■ Action item ■
From the entries below, copy every line that holds the word "dock".

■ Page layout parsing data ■
——
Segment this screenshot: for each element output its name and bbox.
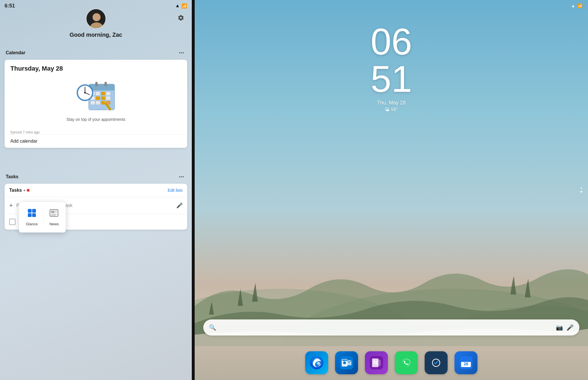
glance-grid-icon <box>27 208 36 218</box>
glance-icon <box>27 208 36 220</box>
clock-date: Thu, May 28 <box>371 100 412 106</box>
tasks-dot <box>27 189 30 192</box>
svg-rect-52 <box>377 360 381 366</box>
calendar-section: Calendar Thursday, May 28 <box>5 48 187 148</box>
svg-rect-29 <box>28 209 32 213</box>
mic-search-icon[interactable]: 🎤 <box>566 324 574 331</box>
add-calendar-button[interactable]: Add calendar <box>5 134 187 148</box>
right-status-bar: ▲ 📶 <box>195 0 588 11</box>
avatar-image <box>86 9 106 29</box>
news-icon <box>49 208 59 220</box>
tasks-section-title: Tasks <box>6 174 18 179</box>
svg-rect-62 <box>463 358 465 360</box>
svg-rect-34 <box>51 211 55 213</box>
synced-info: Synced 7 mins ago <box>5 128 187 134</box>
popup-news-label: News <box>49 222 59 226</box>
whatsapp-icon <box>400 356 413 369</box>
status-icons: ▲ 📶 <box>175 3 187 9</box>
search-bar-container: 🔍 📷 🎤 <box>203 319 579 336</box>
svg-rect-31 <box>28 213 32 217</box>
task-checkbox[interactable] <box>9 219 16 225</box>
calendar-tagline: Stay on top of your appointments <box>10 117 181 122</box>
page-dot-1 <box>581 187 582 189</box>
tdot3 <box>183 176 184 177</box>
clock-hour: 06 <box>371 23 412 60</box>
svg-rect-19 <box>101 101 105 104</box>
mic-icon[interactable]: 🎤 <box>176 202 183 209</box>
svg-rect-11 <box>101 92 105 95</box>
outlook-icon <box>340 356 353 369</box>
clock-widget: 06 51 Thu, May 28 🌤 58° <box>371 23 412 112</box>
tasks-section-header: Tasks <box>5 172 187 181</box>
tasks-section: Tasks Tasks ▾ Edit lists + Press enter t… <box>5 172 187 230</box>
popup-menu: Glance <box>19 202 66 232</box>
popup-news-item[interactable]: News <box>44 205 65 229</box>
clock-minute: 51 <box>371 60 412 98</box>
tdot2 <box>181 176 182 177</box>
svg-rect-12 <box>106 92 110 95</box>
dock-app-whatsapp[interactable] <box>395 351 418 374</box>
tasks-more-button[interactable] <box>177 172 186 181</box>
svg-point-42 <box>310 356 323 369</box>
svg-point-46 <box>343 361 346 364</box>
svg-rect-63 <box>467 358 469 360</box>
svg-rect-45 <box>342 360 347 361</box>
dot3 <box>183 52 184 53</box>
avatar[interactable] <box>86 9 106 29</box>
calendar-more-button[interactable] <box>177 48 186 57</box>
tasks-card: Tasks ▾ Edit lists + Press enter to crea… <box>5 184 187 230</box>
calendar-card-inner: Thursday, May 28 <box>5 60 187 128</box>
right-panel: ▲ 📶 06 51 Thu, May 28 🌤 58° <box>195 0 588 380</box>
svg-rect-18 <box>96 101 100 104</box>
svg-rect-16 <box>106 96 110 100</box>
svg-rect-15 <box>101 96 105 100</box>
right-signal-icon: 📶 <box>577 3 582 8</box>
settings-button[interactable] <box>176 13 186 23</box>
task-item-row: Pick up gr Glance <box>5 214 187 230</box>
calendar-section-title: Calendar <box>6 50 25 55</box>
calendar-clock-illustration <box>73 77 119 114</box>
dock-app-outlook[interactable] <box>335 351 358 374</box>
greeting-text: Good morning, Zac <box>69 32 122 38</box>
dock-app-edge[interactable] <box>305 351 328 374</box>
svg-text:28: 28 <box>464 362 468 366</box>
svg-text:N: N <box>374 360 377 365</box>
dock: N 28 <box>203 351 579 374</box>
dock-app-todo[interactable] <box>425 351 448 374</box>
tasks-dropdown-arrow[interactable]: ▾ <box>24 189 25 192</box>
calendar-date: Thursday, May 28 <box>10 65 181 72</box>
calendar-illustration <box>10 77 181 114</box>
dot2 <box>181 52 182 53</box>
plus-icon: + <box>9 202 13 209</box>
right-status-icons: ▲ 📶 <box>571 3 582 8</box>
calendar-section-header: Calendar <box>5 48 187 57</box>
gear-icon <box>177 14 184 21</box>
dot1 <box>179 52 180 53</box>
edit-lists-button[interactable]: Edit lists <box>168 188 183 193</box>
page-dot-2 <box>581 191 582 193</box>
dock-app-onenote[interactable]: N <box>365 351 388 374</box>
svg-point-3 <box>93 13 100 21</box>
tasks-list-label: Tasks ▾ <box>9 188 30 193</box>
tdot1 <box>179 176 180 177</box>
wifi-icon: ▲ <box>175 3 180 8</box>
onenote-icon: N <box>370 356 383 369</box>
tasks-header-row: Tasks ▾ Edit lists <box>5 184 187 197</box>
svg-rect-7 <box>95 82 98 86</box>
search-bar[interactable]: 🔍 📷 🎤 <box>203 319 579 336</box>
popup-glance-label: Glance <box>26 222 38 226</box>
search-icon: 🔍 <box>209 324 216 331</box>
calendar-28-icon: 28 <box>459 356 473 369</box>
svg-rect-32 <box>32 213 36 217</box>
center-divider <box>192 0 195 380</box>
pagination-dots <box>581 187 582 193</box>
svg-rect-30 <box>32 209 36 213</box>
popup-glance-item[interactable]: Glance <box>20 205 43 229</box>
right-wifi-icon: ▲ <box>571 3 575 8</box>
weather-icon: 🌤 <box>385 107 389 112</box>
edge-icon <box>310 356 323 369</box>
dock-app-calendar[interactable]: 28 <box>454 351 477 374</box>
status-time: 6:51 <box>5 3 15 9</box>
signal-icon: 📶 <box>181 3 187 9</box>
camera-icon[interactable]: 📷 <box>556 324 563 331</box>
——
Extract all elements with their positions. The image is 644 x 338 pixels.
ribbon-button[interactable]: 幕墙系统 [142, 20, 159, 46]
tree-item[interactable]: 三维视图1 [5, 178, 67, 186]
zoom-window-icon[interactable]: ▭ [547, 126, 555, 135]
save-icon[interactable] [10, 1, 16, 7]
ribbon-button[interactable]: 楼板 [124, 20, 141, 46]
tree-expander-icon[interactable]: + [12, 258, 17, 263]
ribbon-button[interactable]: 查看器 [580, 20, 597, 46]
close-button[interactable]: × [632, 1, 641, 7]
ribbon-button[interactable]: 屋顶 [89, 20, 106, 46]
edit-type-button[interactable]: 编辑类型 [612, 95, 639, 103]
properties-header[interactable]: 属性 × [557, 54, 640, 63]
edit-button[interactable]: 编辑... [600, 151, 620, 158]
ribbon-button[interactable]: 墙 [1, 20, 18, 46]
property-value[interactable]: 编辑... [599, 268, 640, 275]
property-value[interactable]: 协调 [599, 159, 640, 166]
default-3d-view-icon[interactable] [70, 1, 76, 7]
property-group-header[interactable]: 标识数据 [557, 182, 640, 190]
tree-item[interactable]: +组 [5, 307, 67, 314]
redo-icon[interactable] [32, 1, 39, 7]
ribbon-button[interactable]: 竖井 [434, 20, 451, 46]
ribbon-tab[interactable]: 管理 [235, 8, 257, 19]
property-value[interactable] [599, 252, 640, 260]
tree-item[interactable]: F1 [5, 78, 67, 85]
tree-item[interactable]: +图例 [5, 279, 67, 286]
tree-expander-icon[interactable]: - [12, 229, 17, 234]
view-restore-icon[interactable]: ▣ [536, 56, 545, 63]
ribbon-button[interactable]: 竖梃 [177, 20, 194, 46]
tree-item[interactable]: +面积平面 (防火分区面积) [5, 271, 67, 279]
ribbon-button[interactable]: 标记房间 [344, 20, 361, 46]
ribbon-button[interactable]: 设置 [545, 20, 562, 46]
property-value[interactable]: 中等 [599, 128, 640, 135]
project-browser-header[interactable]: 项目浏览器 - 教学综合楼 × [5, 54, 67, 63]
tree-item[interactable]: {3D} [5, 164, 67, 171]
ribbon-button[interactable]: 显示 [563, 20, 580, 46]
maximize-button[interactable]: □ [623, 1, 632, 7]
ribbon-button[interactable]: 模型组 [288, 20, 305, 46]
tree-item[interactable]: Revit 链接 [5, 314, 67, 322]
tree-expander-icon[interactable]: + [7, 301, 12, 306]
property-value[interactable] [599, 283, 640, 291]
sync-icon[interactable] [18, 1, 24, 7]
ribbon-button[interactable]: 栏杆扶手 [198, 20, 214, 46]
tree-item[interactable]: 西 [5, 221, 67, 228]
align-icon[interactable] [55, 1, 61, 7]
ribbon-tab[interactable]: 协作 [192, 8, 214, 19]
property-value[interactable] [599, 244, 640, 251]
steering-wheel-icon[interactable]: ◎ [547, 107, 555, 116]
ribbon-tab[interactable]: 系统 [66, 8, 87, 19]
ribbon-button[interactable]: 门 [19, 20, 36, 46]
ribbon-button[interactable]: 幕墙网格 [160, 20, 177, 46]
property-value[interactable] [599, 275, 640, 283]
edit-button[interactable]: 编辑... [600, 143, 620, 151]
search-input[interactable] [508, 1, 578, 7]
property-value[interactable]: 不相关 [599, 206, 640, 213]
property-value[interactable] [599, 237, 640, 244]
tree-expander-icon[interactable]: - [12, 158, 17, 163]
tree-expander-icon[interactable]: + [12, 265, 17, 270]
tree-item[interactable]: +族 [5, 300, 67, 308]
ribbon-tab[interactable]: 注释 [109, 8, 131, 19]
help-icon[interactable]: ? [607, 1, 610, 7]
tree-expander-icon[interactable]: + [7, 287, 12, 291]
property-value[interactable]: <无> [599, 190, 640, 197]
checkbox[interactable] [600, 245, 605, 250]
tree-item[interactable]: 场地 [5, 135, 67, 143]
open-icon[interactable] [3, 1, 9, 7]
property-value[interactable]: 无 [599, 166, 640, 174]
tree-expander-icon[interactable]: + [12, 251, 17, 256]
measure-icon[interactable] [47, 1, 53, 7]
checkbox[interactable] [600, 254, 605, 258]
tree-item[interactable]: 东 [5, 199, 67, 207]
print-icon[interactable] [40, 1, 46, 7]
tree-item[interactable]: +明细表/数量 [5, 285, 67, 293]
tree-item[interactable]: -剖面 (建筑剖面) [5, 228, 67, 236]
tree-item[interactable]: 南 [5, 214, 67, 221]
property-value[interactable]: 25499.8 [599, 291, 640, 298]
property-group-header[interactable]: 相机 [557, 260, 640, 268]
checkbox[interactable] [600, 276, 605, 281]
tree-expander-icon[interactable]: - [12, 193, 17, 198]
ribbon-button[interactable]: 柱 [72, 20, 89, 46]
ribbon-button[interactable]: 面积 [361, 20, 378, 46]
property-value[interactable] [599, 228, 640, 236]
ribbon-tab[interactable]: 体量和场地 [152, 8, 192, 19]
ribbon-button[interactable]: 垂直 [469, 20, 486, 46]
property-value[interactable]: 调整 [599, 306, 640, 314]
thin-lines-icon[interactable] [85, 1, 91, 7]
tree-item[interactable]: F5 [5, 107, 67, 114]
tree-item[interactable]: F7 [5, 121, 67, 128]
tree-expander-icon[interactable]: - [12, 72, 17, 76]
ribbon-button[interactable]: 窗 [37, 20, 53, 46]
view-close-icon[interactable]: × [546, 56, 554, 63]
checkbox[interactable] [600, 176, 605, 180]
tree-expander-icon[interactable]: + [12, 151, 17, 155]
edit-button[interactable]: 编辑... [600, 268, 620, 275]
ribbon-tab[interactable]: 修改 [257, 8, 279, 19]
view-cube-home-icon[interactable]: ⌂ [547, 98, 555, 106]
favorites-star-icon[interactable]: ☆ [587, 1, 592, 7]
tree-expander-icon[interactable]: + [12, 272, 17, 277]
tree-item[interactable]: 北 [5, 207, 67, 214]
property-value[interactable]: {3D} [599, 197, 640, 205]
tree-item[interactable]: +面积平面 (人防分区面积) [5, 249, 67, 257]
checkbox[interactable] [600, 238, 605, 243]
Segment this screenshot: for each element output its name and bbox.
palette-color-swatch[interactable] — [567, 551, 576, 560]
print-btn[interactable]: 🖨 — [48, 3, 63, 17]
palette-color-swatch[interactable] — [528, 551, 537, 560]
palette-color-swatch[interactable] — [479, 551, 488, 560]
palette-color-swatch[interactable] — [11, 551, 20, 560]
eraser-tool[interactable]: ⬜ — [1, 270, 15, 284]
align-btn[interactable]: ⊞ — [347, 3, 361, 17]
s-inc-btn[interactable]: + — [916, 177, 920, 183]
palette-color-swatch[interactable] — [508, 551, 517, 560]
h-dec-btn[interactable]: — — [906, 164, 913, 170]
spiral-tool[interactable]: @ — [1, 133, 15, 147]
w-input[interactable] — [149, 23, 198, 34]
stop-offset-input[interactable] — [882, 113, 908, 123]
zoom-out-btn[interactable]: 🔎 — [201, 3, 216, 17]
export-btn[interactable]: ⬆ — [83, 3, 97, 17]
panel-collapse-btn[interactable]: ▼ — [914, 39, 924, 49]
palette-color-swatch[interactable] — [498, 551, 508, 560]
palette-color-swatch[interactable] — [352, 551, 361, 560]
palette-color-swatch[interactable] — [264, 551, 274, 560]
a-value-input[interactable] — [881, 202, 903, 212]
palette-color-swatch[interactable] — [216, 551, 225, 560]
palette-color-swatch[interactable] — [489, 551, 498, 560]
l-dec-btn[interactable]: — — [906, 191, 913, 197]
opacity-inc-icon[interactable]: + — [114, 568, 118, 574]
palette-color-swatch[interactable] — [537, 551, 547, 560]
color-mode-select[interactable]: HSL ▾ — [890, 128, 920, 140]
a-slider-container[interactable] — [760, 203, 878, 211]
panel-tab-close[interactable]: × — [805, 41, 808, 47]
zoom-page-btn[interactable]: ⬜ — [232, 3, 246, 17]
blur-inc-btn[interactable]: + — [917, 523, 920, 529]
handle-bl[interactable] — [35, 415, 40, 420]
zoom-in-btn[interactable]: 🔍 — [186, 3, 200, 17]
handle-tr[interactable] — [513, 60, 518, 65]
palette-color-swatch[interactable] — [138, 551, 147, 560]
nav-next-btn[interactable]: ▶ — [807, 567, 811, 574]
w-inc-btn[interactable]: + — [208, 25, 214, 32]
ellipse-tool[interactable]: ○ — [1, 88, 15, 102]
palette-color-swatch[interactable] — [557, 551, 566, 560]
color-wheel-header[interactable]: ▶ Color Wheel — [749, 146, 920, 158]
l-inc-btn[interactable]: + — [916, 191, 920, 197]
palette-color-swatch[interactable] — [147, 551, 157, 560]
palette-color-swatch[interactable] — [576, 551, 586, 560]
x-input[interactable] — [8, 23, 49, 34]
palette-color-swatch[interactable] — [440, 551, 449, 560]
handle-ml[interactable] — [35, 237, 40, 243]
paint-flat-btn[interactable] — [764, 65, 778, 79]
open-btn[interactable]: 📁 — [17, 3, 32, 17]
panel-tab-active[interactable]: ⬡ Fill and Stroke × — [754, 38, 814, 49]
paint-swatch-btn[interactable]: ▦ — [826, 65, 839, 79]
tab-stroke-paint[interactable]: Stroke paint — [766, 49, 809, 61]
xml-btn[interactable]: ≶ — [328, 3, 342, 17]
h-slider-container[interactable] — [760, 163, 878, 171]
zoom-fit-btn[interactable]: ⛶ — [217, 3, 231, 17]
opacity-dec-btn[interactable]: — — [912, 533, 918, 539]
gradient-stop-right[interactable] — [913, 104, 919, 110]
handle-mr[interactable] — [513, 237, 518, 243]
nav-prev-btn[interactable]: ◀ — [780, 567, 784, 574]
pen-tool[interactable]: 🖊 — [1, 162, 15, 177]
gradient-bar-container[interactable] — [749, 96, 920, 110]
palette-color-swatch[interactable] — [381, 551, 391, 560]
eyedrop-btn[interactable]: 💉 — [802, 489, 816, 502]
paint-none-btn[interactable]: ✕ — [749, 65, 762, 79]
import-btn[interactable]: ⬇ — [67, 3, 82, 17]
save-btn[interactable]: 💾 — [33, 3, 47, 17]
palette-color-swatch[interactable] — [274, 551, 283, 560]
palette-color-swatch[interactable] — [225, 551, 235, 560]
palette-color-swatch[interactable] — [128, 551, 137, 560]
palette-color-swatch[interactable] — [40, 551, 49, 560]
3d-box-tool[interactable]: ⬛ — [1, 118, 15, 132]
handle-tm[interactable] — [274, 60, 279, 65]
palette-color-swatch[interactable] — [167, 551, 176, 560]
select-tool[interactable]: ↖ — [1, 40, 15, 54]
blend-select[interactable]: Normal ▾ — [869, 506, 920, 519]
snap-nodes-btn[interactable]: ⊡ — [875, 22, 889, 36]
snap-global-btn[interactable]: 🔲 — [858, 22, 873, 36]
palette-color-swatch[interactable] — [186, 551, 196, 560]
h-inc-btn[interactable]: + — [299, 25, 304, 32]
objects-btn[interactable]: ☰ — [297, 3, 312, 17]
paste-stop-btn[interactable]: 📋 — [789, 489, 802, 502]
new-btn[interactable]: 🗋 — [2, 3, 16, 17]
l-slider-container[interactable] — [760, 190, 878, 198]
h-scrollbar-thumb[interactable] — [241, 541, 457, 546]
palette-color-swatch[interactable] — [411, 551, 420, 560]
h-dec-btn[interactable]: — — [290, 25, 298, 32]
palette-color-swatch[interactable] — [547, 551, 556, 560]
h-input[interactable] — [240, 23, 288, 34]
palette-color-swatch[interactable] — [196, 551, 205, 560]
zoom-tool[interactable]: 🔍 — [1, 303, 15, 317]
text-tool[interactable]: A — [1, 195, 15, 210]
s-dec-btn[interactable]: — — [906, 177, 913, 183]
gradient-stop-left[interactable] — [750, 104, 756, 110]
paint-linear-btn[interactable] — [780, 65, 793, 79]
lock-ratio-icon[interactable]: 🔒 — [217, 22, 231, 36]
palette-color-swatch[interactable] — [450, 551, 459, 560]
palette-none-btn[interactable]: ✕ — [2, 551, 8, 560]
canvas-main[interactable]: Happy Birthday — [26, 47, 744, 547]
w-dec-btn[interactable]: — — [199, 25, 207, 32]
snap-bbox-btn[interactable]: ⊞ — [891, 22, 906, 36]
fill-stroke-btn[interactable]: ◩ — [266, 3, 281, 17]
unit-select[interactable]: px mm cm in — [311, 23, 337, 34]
——
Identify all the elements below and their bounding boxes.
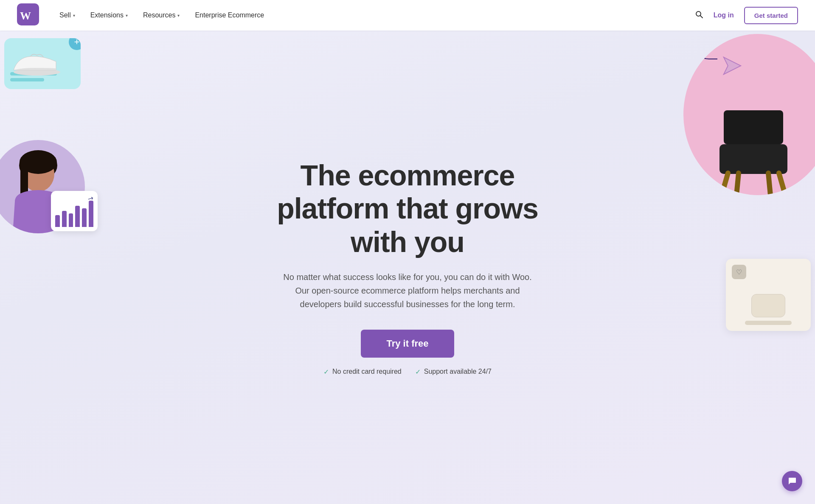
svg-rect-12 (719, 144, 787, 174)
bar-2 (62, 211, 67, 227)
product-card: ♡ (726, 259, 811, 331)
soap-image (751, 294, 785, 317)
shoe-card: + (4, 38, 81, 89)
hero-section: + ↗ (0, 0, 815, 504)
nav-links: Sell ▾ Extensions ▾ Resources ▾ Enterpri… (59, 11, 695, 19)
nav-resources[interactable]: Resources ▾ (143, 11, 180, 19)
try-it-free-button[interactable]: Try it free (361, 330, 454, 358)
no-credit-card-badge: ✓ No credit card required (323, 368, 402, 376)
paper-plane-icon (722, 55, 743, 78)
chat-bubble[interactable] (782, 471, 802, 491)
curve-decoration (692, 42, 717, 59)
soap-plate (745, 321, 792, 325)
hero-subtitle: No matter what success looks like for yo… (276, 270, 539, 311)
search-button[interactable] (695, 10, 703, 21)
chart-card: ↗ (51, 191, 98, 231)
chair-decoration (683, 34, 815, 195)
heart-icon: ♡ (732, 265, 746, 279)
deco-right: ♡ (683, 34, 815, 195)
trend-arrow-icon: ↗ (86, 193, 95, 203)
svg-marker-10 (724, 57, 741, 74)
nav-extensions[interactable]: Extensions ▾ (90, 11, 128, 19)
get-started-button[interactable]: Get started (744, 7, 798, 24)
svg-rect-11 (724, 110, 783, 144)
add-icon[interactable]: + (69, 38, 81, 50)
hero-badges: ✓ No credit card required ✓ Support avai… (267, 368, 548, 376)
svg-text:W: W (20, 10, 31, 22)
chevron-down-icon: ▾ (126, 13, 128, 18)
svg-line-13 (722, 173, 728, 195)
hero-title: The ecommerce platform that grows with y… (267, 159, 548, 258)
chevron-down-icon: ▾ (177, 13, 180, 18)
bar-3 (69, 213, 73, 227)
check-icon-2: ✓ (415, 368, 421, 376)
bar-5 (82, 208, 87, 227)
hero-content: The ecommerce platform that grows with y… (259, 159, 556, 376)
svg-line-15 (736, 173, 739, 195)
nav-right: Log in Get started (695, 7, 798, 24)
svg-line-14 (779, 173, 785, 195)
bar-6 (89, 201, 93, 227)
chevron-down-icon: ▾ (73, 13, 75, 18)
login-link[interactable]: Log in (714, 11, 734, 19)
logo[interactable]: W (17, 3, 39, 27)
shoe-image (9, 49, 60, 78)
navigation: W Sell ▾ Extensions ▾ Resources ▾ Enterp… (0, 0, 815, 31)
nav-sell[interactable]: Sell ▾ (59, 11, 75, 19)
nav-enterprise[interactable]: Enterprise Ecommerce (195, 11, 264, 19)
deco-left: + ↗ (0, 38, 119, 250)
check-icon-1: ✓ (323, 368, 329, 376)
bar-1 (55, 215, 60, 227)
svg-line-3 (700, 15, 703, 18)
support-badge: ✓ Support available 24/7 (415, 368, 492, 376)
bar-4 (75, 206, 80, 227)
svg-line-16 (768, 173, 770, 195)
——
■ Answer to the problem ■
dock-app-whatsapp[interactable] <box>395 351 418 374</box>
dock-app-outlook[interactable] <box>335 351 358 374</box>
dock-app-edge[interactable] <box>305 351 328 374</box>
dock: N 28 <box>203 351 579 374</box>
dock-app-todo[interactable] <box>425 351 448 374</box>
dock-app-onenote[interactable]: N <box>365 351 388 374</box>
dock-app-calendar[interactable]: 28 <box>454 351 477 374</box>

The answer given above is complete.